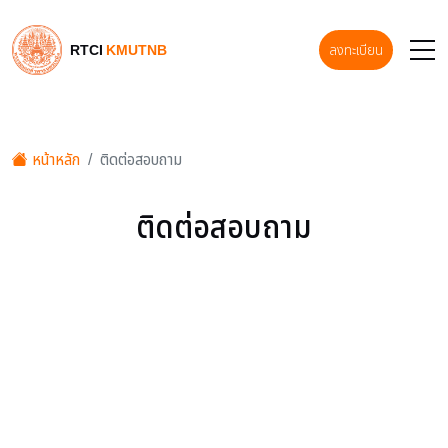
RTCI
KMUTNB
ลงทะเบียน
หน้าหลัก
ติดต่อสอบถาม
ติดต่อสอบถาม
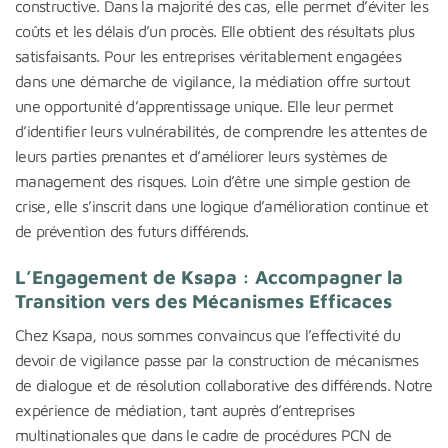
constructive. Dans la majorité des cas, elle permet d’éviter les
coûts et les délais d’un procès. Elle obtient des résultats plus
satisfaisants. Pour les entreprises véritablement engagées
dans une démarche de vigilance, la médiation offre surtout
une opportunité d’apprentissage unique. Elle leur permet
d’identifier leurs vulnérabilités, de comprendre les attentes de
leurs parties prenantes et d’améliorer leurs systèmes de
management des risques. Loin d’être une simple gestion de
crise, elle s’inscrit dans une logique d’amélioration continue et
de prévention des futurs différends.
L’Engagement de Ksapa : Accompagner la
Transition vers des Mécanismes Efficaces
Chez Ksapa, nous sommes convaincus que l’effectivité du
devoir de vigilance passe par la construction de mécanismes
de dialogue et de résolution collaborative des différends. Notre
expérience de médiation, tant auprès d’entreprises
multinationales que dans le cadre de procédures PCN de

++++++++++++++++++++

Description of the task – The required output is each record above, reproduced exactly, without its pictures.

Reply –
RTCI
KMUTNB
ลงทะเบียน
หน้าหลัก
ติดต่อสอบถาม
ติดต่อสอบถาม
constructive. Dans la majorité des cas, elle permet d’éviter les
coûts et les délais d’un procès. Elle obtient des résultats plus
satisfaisants. Pour les entreprises véritablement engagées
dans une démarche de vigilance, la médiation offre surtout
une opportunité d’apprentissage unique. Elle leur permet
d’identifier leurs vulnérabilités, de comprendre les attentes de
leurs parties prenantes et d’améliorer leurs systèmes de
management des risques. Loin d’être une simple gestion de
crise, elle s’inscrit dans une logique d’amélioration continue et
de prévention des futurs différends.
L’Engagement de Ksapa : Accompagner la
Transition vers des Mécanismes Efficaces
Chez Ksapa, nous sommes convaincus que l’effectivité du
devoir de vigilance passe par la construction de mécanismes
de dialogue et de résolution collaborative des différends. Notre
expérience de médiation, tant auprès d’entreprises
multinationales que dans le cadre de procédures PCN de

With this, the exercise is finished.